→ EXERCISE:
Every record must be given again word for word; no picture belongs in the copy.

→ PROVIDED RECORDS:
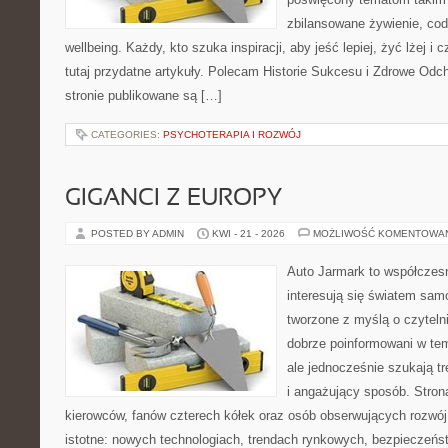
zbilansowane żywienie, cod
wellbeing. Każdy, kto szuka inspiracji, aby jeść lepiej, żyć lżej i 
tutaj przydatne artykuły. Polecam Historie Sukcesu i Zdrowe Od
stronie publikowane są […]
CATEGORIES:
PSYCHOTERAPIA I ROZWÓJ
GIGANCI Z EUROPY
POSTED BY ADMIN
KWI - 21 - 2026
MOŻLIWOŚĆ KOMENTOWA
Auto Jarmark to współczesn
interesują się światem sa
tworzone z myślą o czyteln
dobrze poinformowani w te
ale jednocześnie szukają t
i angażujący sposób. Strona
kierowców, fanów czterech kółek oraz osób obserwujących rozwój
istotne: nowych technologiach, trendach rynkowych, bezpieczeństw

→ YOUR RESPONSE:
zbilansowane żywienie, cod
wellbeing. Każdy, kto szuka inspiracji, aby jeść lepiej, żyć lżej i 
tutaj przydatne artykuły. Polecam Historie Sukcesu i Zdrowe Od
stronie publikowane są […]
CATEGORIES:
PSYCHOTERAPIA I ROZWÓJ
GIGANCI Z EUROPY
POSTED BY ADMIN
KWI - 21 - 2026
MOŻLIWOŚĆ KOMENTOWA
Auto Jarmark to współczesn
interesują się światem sa
tworzone z myślą o czyteln
dobrze poinformowani w te
ale jednocześnie szukają t
i angażujący sposób. Strona
kierowców, fanów czterech kółek oraz osób obserwujących rozwój
istotne: nowych technologiach, trendach rynkowych, bezpieczeństw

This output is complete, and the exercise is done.